Welcome to 2020
As I write this article it is currently 18 degrees and overcast; I had my office heater on when I arrived at work this morning and I am wondering when summer will arrive. However I know that when it does, we will have hot days, the Victorian Power Grid may struggle to cope and we will likely have power blackouts as demand exceeds supply and cool change storms roll in and knock over trees into power lines.
This all sounds like a doom and gloom way to start the year and decade, however it is important to prepare for seasonal change – and with more information than ever before available at the click of a button, I hope that the “20’s” are a decade that enables us all to be more proactive in all aspects of our lives.
A really good summary of what to do in a power blackout was extracted from an RACV message and shared with me by a Resident (thank-you to John T).
How to prepare for a blackout, and what to do when it hits.
Severe weather such as storms, high winds, lightning, floods and heatwaves are often to blame for power failure, especially if wild weather causes trees to fall across powerlines. Here is what the RACV recommends we do to prepare for power failure.
Before an outage ensure you have:
- A charged mobile phone.
- Alternatives to mains lighting such as torches, LED lanterns or candles.
- A battery-powered radio for updates on outages and weather.
- An alternative if you have life-saving equipment such as an oxygen concentrator.
- A list of important phone numbers.
- If it’s a planned outage, set your freezer and fridge to the coldest setting and freeze some of the items from your fridge.
During an outage:
- Turn off and unplug all electrical appliances to prevent damage from a power surge when electricity is restored.

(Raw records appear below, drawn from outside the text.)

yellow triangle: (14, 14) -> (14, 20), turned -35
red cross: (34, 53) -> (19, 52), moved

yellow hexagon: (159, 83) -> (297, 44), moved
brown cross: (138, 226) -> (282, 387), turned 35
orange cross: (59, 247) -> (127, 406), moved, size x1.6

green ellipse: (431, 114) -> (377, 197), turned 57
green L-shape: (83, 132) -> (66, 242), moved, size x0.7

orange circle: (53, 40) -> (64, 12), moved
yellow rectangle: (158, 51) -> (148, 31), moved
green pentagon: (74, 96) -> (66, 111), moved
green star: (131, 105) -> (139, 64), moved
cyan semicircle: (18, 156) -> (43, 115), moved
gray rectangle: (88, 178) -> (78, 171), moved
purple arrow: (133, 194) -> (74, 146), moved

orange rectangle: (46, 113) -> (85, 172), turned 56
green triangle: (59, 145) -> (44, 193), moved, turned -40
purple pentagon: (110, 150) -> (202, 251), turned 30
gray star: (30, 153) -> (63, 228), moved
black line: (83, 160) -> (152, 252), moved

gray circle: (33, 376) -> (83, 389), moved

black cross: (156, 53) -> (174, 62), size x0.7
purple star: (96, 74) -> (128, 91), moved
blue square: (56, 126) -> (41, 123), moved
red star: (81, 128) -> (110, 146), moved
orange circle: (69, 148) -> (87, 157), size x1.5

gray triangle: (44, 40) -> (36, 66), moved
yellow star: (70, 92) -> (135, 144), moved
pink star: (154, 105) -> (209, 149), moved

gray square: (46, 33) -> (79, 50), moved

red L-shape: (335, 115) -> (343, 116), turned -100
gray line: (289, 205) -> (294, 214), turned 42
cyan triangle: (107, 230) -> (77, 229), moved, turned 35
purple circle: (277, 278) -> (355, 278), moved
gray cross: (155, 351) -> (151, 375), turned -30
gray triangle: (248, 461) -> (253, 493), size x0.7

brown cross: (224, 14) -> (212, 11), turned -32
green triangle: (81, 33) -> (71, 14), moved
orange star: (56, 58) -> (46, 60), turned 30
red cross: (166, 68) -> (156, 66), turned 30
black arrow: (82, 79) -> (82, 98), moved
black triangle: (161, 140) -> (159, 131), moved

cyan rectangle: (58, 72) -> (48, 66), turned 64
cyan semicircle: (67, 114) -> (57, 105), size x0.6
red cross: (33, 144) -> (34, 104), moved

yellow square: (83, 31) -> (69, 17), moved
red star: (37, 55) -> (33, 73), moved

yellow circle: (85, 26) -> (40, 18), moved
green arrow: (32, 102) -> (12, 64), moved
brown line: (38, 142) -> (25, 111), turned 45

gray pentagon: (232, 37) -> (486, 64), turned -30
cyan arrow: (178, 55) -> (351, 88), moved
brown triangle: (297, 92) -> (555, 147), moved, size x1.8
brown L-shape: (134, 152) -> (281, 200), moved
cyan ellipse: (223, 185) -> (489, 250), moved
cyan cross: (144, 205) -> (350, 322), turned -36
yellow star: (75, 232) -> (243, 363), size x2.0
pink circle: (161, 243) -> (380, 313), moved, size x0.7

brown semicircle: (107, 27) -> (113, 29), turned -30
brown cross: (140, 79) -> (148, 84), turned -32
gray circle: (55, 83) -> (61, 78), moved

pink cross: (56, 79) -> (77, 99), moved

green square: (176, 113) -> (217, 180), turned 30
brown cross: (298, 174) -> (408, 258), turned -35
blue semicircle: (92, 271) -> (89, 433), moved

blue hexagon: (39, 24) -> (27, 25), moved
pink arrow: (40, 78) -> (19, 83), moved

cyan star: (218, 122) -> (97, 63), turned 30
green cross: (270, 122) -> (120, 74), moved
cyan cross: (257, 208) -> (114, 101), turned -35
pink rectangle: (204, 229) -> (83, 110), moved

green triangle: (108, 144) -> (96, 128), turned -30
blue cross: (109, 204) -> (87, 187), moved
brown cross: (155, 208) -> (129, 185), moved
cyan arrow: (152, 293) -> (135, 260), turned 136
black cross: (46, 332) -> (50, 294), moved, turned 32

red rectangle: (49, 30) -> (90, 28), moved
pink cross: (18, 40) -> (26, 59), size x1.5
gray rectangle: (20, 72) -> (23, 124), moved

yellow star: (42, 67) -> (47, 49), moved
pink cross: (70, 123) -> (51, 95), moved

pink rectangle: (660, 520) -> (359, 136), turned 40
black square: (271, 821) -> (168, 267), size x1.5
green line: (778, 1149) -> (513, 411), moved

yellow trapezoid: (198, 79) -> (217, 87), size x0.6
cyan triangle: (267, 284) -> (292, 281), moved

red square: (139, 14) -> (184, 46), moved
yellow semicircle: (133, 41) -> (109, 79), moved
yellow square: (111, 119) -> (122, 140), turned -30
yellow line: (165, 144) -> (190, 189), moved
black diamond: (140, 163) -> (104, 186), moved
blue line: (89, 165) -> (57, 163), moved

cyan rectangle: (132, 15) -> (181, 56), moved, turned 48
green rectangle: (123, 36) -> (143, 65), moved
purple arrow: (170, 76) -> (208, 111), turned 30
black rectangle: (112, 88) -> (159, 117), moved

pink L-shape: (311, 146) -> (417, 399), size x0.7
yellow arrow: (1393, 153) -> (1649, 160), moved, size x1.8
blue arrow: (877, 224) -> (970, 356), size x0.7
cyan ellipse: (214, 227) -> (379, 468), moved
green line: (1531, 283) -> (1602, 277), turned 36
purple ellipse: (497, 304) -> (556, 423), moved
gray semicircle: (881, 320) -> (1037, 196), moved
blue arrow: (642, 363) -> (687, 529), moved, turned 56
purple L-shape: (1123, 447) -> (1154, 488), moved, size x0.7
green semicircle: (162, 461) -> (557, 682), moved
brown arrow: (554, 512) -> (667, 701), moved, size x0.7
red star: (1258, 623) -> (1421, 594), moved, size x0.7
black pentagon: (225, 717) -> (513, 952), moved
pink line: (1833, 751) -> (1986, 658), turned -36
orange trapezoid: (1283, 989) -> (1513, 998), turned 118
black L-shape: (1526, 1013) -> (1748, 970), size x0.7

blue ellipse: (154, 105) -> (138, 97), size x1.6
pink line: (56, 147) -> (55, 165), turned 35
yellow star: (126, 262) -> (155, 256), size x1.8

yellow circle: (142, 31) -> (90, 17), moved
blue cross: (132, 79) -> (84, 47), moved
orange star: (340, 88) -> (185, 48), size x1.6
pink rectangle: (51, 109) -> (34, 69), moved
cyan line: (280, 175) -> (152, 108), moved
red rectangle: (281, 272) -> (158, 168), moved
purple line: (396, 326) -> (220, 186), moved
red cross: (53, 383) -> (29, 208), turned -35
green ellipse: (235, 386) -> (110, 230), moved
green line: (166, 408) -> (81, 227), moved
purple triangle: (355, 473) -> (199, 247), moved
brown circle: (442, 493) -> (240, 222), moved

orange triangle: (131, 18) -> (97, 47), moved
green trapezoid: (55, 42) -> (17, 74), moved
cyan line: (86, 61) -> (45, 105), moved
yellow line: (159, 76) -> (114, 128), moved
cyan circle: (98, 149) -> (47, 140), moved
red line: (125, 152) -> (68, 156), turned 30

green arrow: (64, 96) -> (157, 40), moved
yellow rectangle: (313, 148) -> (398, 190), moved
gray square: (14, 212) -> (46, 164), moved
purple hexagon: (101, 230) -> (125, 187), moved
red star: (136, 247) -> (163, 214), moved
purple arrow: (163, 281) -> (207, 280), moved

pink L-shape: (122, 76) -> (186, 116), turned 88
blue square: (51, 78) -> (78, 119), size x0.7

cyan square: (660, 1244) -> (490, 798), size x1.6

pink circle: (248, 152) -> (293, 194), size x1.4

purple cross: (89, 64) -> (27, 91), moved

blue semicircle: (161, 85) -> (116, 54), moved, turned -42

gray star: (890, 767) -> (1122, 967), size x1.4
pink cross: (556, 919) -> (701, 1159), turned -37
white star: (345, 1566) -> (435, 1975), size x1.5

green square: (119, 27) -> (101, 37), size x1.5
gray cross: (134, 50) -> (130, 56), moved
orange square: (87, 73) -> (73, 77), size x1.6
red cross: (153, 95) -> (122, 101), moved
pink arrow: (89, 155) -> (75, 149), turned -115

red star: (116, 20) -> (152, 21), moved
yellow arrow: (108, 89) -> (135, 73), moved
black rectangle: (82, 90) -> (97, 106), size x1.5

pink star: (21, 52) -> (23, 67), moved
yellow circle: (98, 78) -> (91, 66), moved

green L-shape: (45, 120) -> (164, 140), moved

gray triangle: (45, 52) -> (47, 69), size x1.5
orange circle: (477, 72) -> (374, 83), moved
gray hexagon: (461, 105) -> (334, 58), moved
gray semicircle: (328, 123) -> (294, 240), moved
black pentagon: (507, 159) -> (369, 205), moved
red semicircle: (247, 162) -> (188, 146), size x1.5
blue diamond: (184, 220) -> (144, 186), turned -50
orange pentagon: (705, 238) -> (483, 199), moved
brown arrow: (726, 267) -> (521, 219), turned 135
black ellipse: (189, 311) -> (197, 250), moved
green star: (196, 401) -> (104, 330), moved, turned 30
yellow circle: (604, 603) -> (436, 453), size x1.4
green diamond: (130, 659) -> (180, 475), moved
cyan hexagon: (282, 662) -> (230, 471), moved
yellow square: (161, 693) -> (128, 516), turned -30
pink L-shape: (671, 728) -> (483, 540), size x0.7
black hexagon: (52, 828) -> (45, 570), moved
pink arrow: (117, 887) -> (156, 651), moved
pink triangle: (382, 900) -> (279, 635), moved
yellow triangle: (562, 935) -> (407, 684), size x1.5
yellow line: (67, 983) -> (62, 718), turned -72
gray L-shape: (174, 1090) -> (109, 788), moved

- Check if your neighbours have lost power and if they haven’t, check that your safety switch hasn’t tripped.
- Move food from fridge to freezer and only open fridge or freezer doors when necessary.
- The emergency nurse call system has a battery backup, however after a prolonged outage this may also lose power. If you need the nurse, call 0408 591 263
After an outage:
- Food that is still cold to touch (less than five degrees) can be eaten within four hours but after that must be thrown away.
- Freezers set at minus15 degrees can keep foods at safe temperatures for one to two days.
- Frozen food that has defrosted can be refrozen if it is still cold to touch or less than five degrees.
When Summer does finally arrive, remember to be proactive about your home security – lock your doors and don’t leave doors and windows open at night. If you don’t have air-conditioning in your unit, make use of the cool community centres and be certain to drink plenty of water.